A quick online search will show you everything from sticky monkey bread to meatloaf!
But if you ask me, they’re best for cakes.
Not only are they insanely moist and tender, but they’re basically pre-decorated!
So instead of spending hours decorating Christmas or Easter bundt cake recipes, all you need is a bit of glaze or powdered sugar.
Either way, they’re always show-stoppers.
I had to start off with a bang, and boy, does this recipe deliver!
Not only does it have chocolate pudding in the batter to guarantee an ultra-moist sponge, but it has a layer of peanut butter filling right in the cake!
As if all that isn’t enough, it gets topped with a chocolate and a peanut butter glaze. This is not a dainty slice of cake.
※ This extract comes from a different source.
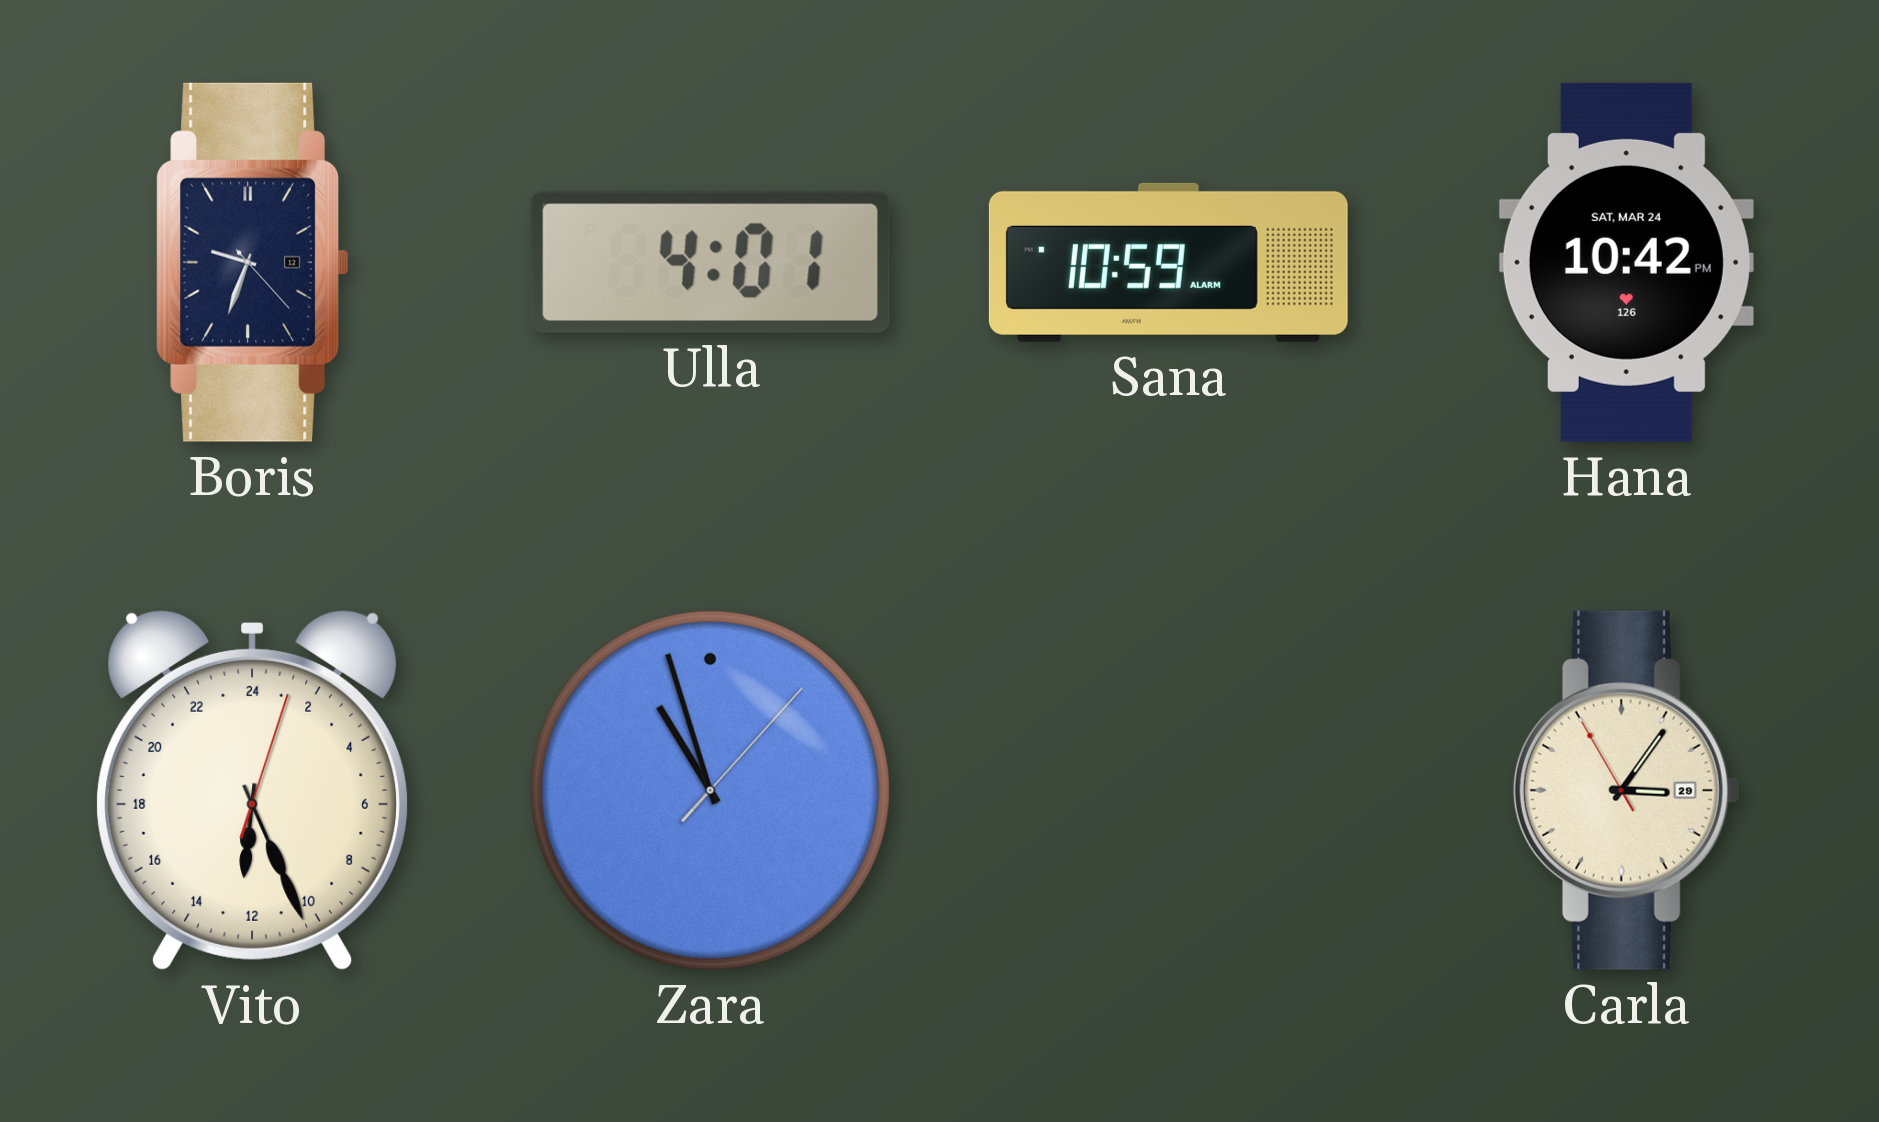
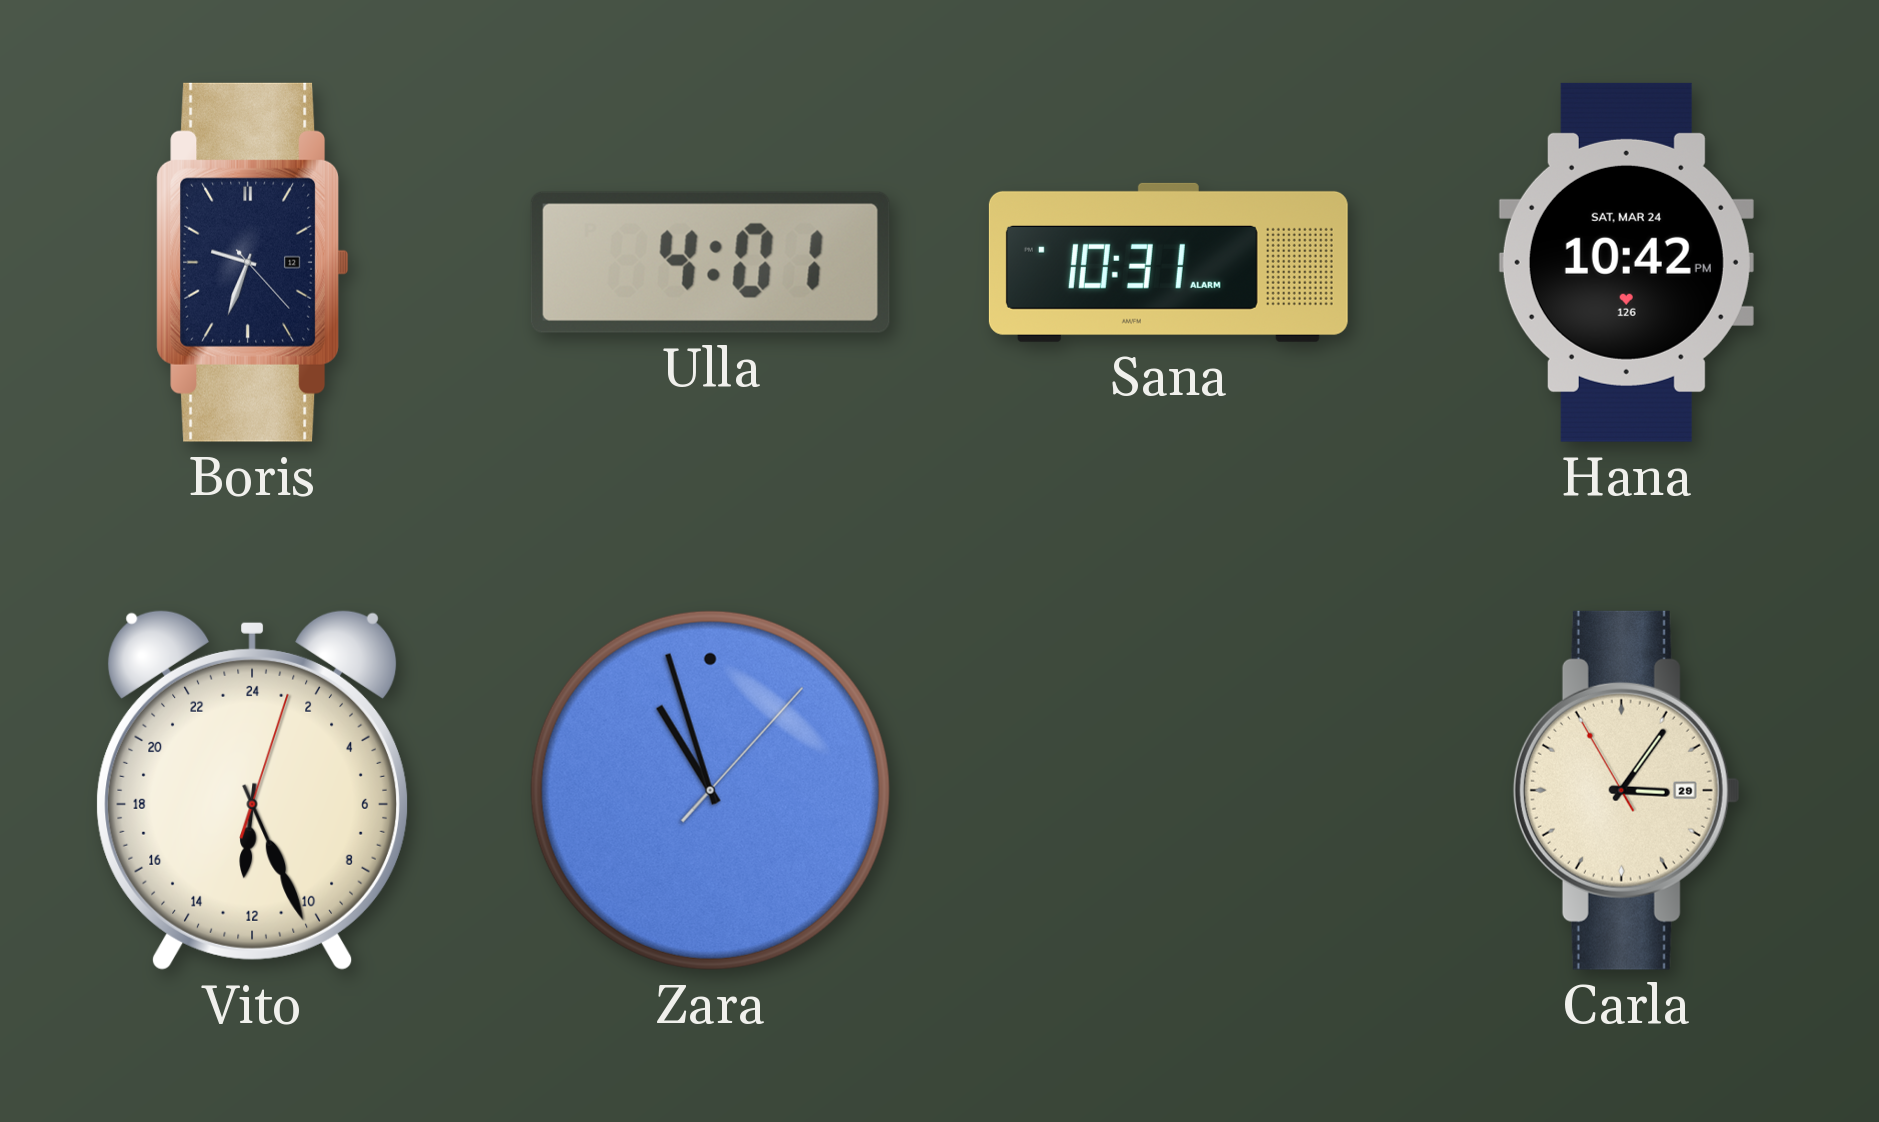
Sana: 10:59 -> 10:31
The thing about lemon pound cake is that it’s not overly sweet.
Yes, it’s cake, so it is sweet, but the tartness of the lemon perfectly balances it out.
Using sour cream in the cake is a sure-fire way of keeping it moist, and the lemon glaze over the top works to boost that amazing zesty flavor.
This easy lemon bundt cake is a guaranteed winner!
I’m much more a fan of lime than lemon, and Key lime pie is one of my all-time favorite desserts.
Unless you’re blessed enough to live in the Keys, chances are you don’t have Key limes in the supermarket.
I like to use the bottled kind, which you can order online. Or you can always use regular limes.
This lovely light cake is oozing with lime flavor.
It’s so appealing when you sprinkle over some zest and toasted coconut.
I have a real weak spot for bananas, and making banana bread/cake is something I have to try to limit.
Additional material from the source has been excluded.